▶ _EXERCISE GOAL_
The task calls for the lines below from the line with "см (Волжская)- сушеная" to the line with "した。－色の選定・統一感－", both ends included, copied exactly, without any pictures.

▶ _ENTRIES SHOWN_
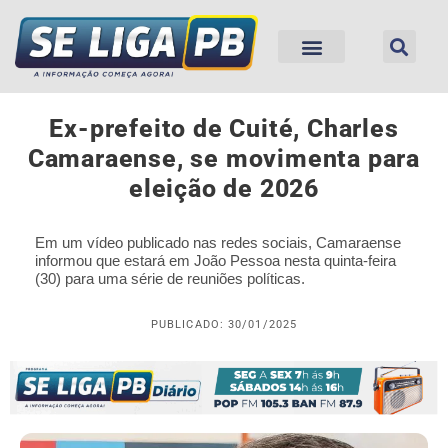
Ex-prefeito de Cuité, Charles
Camaraense, se movimenta para
eleição de 2026
Em um vídeo publicado nas redes sociais, Camaraense
informou que estará em João Pessoa nesta quinta-feira
(30) para uma série de reuniões políticas.
PUBLICADO: 30/01/2025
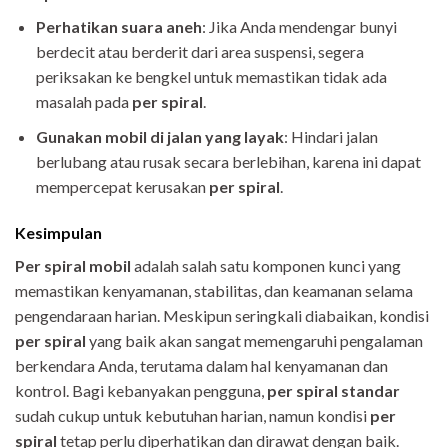
Perhatikan suara aneh
: Jika Anda mendengar bunyi
berdecit atau berderit dari area suspensi, segera
periksakan ke bengkel untuk memastikan tidak ada
masalah pada
per spiral
.
Gunakan mobil di jalan yang layak
: Hindari jalan
berlubang atau rusak secara berlebihan, karena ini dapat
mempercepat kerusakan
per spiral
.
Kesimpulan
Per spiral mobil
adalah salah satu komponen kunci yang
memastikan kenyamanan, stabilitas, dan keamanan selama
pengendaraan harian. Meskipun seringkali diabaikan, kondisi
per spiral
yang baik akan sangat memengaruhi pengalaman
berkendara Anda, terutama dalam hal kenyamanan dan
kontrol. Bagi kebanyakan pengguna,
per spiral standar
sudah cukup untuk kebutuhan harian, namun kondisi
per
spiral
tetap perlu diperhatikan dan dirawat dengan baik.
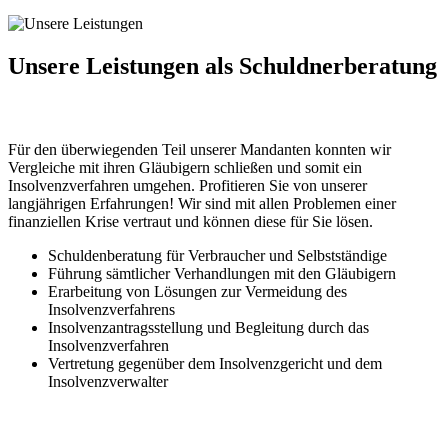
Unsere Leistungen
als Schuldnerberatung
Für den überwiegenden Teil unserer Mandanten konnten wir
Vergleiche mit ihren Gläubigern schließen und somit ein
Insolvenzverfahren umgehen. Profitieren Sie von unserer
langjährigen Erfahrungen! Wir sind mit allen Problemen einer
finanziellen Krise vertraut und können diese für Sie lösen.
Schuldenberatung für Verbraucher und Selbstständige
Führung sämtlicher Verhandlungen mit den Gläubigern
Erarbeitung von Lösungen zur Vermeidung des
Insolvenzverfahrens
Insolvenzantragsstellung und Begleitung durch das
Insolvenzverfahren
Vertretung gegenüber dem Insolvenzgericht und dem
Insolvenzverwalter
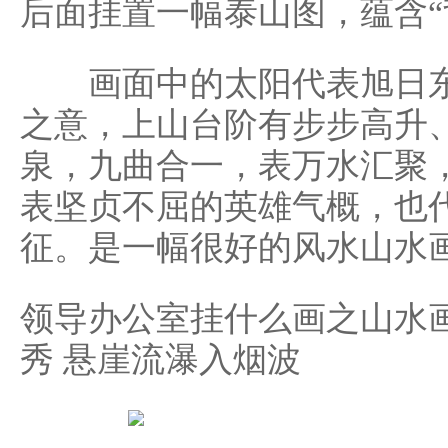
后面挂置一幅泰山图，蕴含“
画面中的太阳代表旭日东
之意，上山台阶有步步高升
泉，九曲合一，表万水汇聚
表坚贞不屈的英雄气概，也
征。是一幅很好的风水山水画
领导办公室挂什么画之山水
秀 悬崖流瀑入烟波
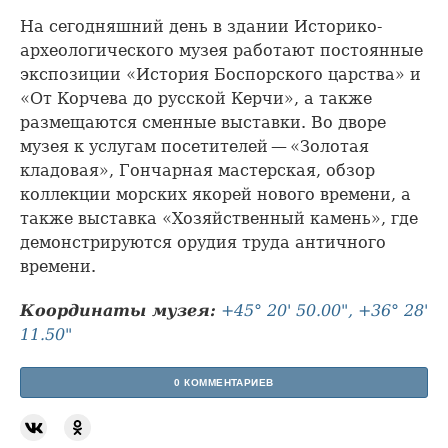
На сегодняшний день в здании Историко-
археологического музея работают постоянные
экспозиции «История Боспорского царства» и
«От Корчева до русской Керчи», а также
размещаются сменные выставки. Во дворе
музея к услугам посетителей — «Золотая
кладовая», Гончарная мастерская, обзор
коллекции морских якорей нового времени, а
также выставка «Хозяйственный камень», где
демонстрируются орудия труда античного
времени.
Координаты музея:
+45° 20' 50.00", +36° 28'
11.50"
0 КОММЕНТАРИЕВ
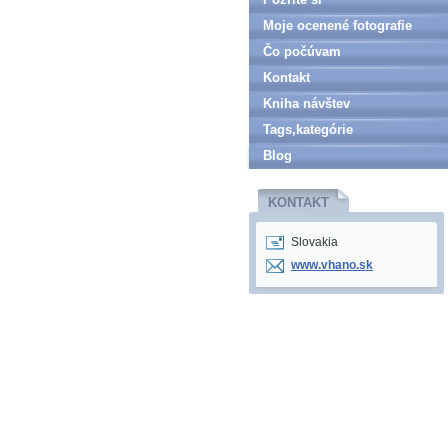
Moje ocenené fotografie
Čo počúvam
Kontakt
Kniha návštev
Tags,kategórie
Blog
KONTAKT
Slovakia
www.vhano.sk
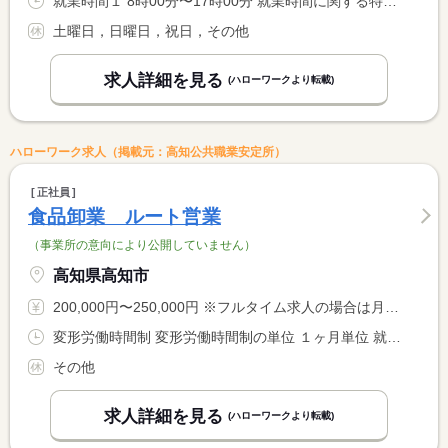
就業時間１ 8時00分〜17時00分 就業時間に関する特記事項 ※開始時間は多少ご相談に応じますが終業時間１７：００は必須
土曜日，日曜日，祝日，その他
求人詳細を見る
(ハローワークより転載)
ハローワーク求人（掲載元：高知公共職業安定所）
正社員
食品卸業 ルート営業
（事業所の意向により公開していません）
高知県高知市
200,000円〜250,000円 ※フルタイム求人の場合は月額（換算額）、パート求人の場合は時間額を表示しています。
変形労働時間制 変形労働時間制の単位 １ヶ月単位 就業時間１ 8時30分〜17時00分
その他
求人詳細を見る
(ハローワークより転載)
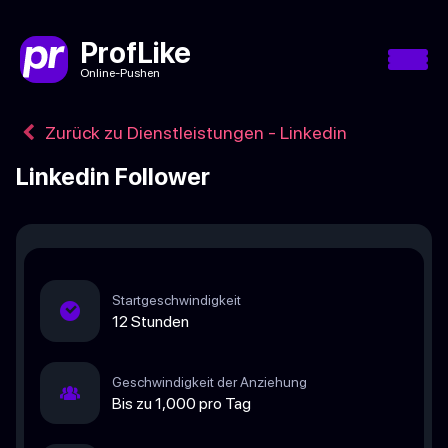
ProfLike
Online-Pushen
Zurück zu Dienstleistungen - Linkedin
Linkedin Follower
Startgeschwindigkeit
12 Stunden
Geschwindigkeit der Anziehung
Bis zu 1,000 pro Tag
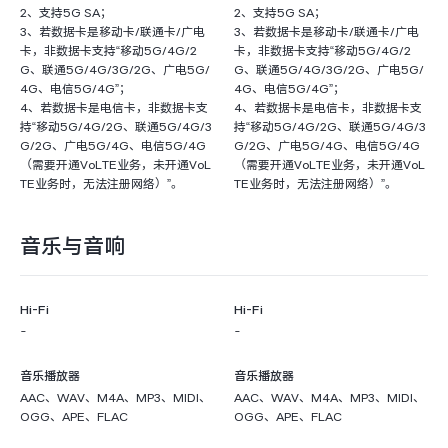
2、支持5G SA；
2、支持5G SA；
3、若数据卡是移动卡/联通卡/广电
3、若数据卡是移动卡/联通卡/广电
卡，非数据卡支持“移动5G/4G/2
卡，非数据卡支持“移动5G/4G/2
G、联通5G/4G/3G/2G、广电5G/
G、联通5G/4G/3G/2G、广电5G/
4G、电信5G/4G”；
4G、电信5G/4G”；
4、若数据卡是电信卡，非数据卡支
4、若数据卡是电信卡，非数据卡支
持“移动5G/4G/2G、联通5G/4G/3
持“移动5G/4G/2G、联通5G/4G/3
G/2G、广电5G/4G、电信5G/4G
G/2G、广电5G/4G、电信5G/4G
（需要开通VoLTE业务，未开通VoL
（需要开通VoLTE业务，未开通VoL
TE业务时，无法注册网络）”。
TE业务时，无法注册网络）”。
音乐与音响
Hi-Fi
Hi-Fi
-
-
音乐播放器
音乐播放器
AAC、WAV、M4A、MP3、MIDI、
AAC、WAV、M4A、MP3、MIDI、
OGG、APE、FLAC
OGG、APE、FLAC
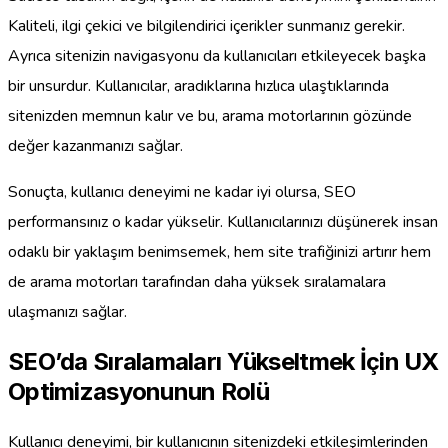
Kaliteli, ilgi çekici ve bilgilendirici içerikler sunmanız gerekir.
Ayrıca sitenizin navigasyonu da kullanıcıları etkileyecek başka
bir unsurdur. Kullanıcılar, aradıklarına hızlıca ulaştıklarında
sitenizden memnun kalır ve bu, arama motorlarının gözünde
değer kazanmanızı sağlar.
Sonuçta, kullanıcı deneyimi ne kadar iyi olursa, SEO
performansınız o kadar yükselir. Kullanıcılarınızı düşünerek insan
odaklı bir yaklaşım benimsemek, hem site trafiğinizi artırır hem
de arama motorları tarafından daha yüksek sıralamalara
ulaşmanızı sağlar.
SEO’da Sıralamaları Yükseltmek İçin UX
Optimizasyonunun Rolü
Kullanıcı deneyimi, bir kullanıcının sitenizdeki etkileşimlerinden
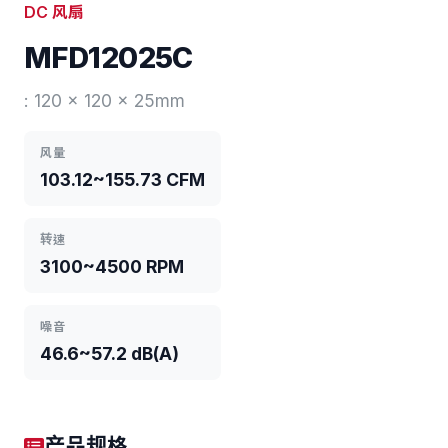
DC 风扇
MFD12025C
: 120 x 120 x 25mm
风量
103.12~155.73 CFM
转速
3100~4500 RPM
噪音
46.6~57.2 dB(A)
产品规格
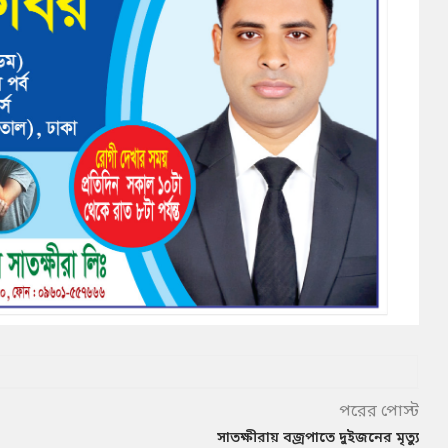
পরের পোস্ট
সাতক্ষীরায় বজ্রপাতে দুইজনের মৃত্যু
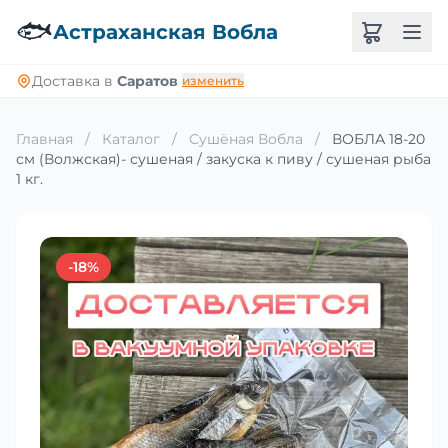
🐟
Астраханская Вобла
Доставка в
Саратов
изменить
Главная
/
Каталог
/
Сушёная Вобла
/
ВОБЛА 18-20
см (Волжская)- сушеная / закуска к пиву / сушеная рыба
1 кг.
-18%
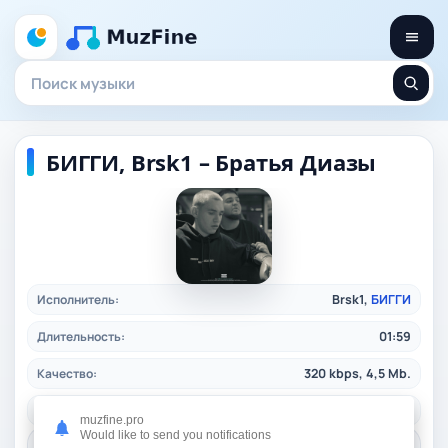
БИГГИ, Brsk1 – Братья Диазы
Исполнитель:
Brsk1,
БИГГИ
Длительность:
01:59
Качество:
320 kbps, 4,5 Mb.
Жанр:
rap
/ 2024
muzfine.pro
Would like to send you notifications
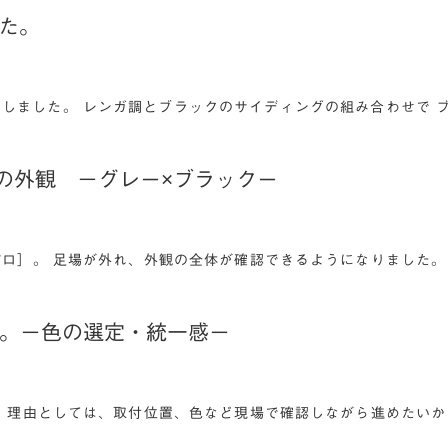
した。
画像を追加しました。 レンガ調とブラックのサイディングの組み合わせで
板の外観 －グレー×ブラックー
ロ］。 足場が外れ、外観の全体が確認できるようになりました。
した。－色の選定・統一感－
 理由としては、取付位置、色など現場で確認しながら進めたいか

▶ _COMPLETED EXERCISE_
см (Волжская)- сушеная / закуска к пиву / сушеная рыба
1 кг.
-18%
БИГГИ, Brsk1 – Братья Диазы
Исполнитель:
Brsk1,
БИГГИ
Длительность:
01:59
Качество:
320 kbps, 4,5 Mb.
Жанр:
rap
/ 2024
muzfine.pro
Would like to send you notifications
した。
画像を追加しました。 レンガ調とブラックのサイディングの組み合わせで
板の外観 －グレー×ブラックー
ロ］。 足場が外れ、外観の全体が確認できるようになりました。
した。－色の選定・統一感－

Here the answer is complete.